Training & Evaluating a Re-ranking Model on MS MARCO¶
Data Download and Preprocess¶
Run the following command to download and extract the rocketqa-processed MS MARCO passage:
wget --no-check-certificate https://rocketqa.bj.bcebos.com/corpus/marco.tar.gz
tar -zxf marco.tar.gz
rm -rf marco.tar.gz
cd marco
In the same folder, download and extract the official MS MARCO files:
wget https://msmarco.blob.core.windows.net/msmarcoranking/qidpidtriples.train.full.2.tsv.gz
wget https://msmarco.blob.core.windows.net/msmarcoranking/qrels.train.tsv -O qrels.train.tsv
gunzip qidpidtriples.train.full.2.tsv.gz
Merge the titles file and the paragraphs file together:
join -t "$(echo -en '\t')" -e '' -a 1 -o 1.1 2.2 1.2 <(sort -k1,1 para.txt) <(sort -k1,1 para.title.txt) | sort -k1,1 -n > corpus.tsv
Find out negatives from the triples file:
awk -v RS='\r\n' '$1==last {printf ",%s",$3; next} NR>1 {print "";} {last=$1; printf "%s\t%s",$1,$3;} END{print "";}' qidpidtriples.train.full.2.tsv > train.negatives.tsv
Now you can build the train files:
# BERT-like models
python scripts/msmarco/build_train.py \
--tokenizer_name $PLM_DIR/t5-base-scaled \ # path to the HF tokenizer
--negative_file $COLLECTION_DIR/marco/train.negatives.tsv \ # the above negatives file
--qrels $COLLECTION_DIR/marco/qrels.train.tsv \
--queries $COLLECTION_DIR/marco/train.query.txt \
--collection $COLLECTION_DIR/marco/corpus.tsv \
--save_to $PROCESSED_DIR/msmarco/bert/ \ # directory for output
--query_template "<text> [SEP]" \
--doc_template "<text>" # passage-side template. <title> <text> will be replaced
# monoT5
python scripts/msmarco/build_train.py \
--tokenizer_name $PLM_DIR/t5-base-scaled \ # path to the HF tokenizer
--negative_file $COLLECTION_DIR/marco/train.negatives.tsv \ # the above negatives file
--qrels $COLLECTION_DIR/marco/qrels.train.tsv \
--queries $COLLECTION_DIR/marco/train.query.txt \
--collection $COLLECTION_DIR/marco/corpus.tsv \
--save_to $PROCESSED_DIR/msmarco/t5/ \ # directory for output
--query_template "Query: <text>" \
--doc_template "Document: <text> Relevant: " # passage-side template. <title> <text> will be replaced
The query and document will be filled in the blanks, and be further concatenated during training.

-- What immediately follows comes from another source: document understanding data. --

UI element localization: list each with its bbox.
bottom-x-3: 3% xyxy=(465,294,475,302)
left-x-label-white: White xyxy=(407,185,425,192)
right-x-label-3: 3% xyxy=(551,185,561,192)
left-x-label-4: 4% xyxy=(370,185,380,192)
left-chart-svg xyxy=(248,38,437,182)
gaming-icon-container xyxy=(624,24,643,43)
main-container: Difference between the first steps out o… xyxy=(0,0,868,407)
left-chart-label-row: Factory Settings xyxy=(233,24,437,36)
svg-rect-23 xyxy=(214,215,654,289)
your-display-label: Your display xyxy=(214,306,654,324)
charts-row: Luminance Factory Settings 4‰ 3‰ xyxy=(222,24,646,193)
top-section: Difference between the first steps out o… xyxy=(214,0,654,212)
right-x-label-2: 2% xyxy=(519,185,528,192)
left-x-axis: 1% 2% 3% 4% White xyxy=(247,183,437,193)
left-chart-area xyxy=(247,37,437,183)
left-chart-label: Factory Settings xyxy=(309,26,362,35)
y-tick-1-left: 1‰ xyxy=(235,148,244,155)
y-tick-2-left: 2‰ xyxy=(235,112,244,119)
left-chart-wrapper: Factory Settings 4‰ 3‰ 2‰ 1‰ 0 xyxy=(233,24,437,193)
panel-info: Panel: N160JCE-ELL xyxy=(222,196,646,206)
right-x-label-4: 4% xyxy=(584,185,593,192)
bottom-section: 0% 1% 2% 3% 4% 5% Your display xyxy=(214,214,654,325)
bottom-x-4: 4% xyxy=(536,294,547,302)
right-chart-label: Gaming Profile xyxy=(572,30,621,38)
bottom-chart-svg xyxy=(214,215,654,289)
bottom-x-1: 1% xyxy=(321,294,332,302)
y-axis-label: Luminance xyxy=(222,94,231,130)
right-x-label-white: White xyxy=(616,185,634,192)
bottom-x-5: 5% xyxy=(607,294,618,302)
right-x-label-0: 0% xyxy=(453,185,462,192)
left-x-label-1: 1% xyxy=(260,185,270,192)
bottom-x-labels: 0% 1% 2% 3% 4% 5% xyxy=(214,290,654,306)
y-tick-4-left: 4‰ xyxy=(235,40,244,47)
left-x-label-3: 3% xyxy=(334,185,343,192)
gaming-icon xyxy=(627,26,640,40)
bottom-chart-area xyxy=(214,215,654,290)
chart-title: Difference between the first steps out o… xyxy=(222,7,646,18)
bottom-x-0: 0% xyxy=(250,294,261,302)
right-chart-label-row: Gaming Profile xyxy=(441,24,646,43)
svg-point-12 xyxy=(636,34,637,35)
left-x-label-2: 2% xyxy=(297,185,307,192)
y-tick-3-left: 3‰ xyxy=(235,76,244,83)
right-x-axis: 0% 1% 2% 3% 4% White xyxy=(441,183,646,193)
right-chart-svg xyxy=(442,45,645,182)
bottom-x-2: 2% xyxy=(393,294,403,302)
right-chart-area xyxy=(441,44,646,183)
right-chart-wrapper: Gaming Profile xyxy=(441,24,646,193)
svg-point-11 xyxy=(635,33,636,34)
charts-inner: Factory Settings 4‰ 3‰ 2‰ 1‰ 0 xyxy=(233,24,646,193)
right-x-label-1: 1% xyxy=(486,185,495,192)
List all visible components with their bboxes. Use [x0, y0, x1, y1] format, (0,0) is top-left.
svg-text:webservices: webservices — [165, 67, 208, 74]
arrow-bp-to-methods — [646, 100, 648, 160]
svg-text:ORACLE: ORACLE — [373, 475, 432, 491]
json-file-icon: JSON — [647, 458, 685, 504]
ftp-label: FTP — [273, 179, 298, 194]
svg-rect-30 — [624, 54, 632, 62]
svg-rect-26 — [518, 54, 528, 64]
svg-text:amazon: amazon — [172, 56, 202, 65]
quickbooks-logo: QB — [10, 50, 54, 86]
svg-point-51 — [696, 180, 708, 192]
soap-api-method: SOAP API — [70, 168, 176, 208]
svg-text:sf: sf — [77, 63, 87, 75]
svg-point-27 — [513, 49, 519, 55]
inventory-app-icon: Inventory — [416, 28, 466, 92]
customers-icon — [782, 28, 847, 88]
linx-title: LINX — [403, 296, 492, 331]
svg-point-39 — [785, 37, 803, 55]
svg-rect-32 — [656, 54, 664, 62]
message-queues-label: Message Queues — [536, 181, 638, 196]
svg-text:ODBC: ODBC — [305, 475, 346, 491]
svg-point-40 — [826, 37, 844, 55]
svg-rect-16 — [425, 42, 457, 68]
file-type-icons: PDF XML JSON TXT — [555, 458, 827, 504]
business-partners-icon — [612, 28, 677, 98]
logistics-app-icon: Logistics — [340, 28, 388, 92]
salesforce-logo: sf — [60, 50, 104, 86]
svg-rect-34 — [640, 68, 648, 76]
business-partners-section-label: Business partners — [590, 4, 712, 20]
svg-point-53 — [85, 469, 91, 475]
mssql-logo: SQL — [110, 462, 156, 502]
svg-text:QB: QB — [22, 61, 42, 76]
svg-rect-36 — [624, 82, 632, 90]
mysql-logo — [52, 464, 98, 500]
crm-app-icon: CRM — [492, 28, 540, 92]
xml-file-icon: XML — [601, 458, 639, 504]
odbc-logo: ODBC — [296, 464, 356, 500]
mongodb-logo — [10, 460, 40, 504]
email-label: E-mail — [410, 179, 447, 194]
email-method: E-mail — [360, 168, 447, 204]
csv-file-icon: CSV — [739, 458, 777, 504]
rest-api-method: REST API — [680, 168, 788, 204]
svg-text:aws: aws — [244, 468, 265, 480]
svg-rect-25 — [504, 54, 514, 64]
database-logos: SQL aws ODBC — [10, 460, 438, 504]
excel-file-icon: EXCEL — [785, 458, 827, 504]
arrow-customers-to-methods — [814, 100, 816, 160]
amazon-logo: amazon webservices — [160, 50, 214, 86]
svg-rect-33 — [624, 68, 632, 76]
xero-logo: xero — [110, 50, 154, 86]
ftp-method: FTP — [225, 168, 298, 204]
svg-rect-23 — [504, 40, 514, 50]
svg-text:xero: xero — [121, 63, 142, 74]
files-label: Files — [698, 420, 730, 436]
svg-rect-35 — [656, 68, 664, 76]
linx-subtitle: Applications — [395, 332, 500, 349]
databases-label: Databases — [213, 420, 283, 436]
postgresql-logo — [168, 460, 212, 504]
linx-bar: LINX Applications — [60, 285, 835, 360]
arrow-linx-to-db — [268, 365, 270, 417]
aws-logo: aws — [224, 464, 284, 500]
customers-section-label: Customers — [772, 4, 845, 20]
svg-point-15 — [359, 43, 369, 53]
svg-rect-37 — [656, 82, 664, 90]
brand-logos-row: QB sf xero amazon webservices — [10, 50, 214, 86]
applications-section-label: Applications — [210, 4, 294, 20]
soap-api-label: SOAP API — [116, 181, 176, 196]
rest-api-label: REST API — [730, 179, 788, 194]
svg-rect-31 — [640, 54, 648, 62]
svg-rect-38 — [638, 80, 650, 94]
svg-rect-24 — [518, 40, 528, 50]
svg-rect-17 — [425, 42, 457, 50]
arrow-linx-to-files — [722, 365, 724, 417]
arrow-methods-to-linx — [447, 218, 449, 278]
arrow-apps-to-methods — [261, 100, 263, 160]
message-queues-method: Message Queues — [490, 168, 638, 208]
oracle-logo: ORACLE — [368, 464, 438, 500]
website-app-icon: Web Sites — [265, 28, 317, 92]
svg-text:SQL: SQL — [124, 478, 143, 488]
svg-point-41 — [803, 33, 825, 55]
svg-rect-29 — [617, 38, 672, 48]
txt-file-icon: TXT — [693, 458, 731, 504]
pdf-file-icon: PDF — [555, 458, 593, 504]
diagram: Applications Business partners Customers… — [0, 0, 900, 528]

The above step sample negatives from train.negatives.tsv, tokenize train queries and passages. It’s recommended to merge all generated files into one file:
cat $PROCESSED_DIR/msmarco/t5/*.jsonl > $PROCESSED_DIR/msmarco/t5/train.jsonl
You may want to split a small portion from the train file for validation (optional):
(in the processed dir)
tail -n 500 train.jsonl > val.jsonl
head -n 400282 train.jsonl > train.new.jsonl
Training and Evaluation¶
Start training:
python -m openmatch.driver.train_rr \
--output_dir $CHECKPOINT_DIR/msmarco/bert_bce \
--model_name_or_path $PLM_DIR/bert-base-uncased \
--do_train \
--save_steps 10000 \
--train_path $PROCESSED_DIR/msmarco/bert/train.jsonl \
--eval_path $PROCESSED_DIR/msmarco/bert/eval.jsonl \
--eval_steps 10000 \
--fp16 \
--per_device_train_batch_size 32 \
--per_device_eval_batch_size 128 \
--learning_rate 1e-5 \
--q_max_len 32 \
--p_max_len 128 \
--num_train_epochs 30 \
--loss_fn bce \
--logging_dir $LOG_DIR/bert_bce \
--evaluation_strategy steps \
--dataloader_num_workers 1
The above command train a BERT-based re-ranking model for 30 epochs, evaluating it every 100,00 steps. Currently evaluation is just calculating the loss on the validation set; it may not correlate with actual re-ranking performance very well.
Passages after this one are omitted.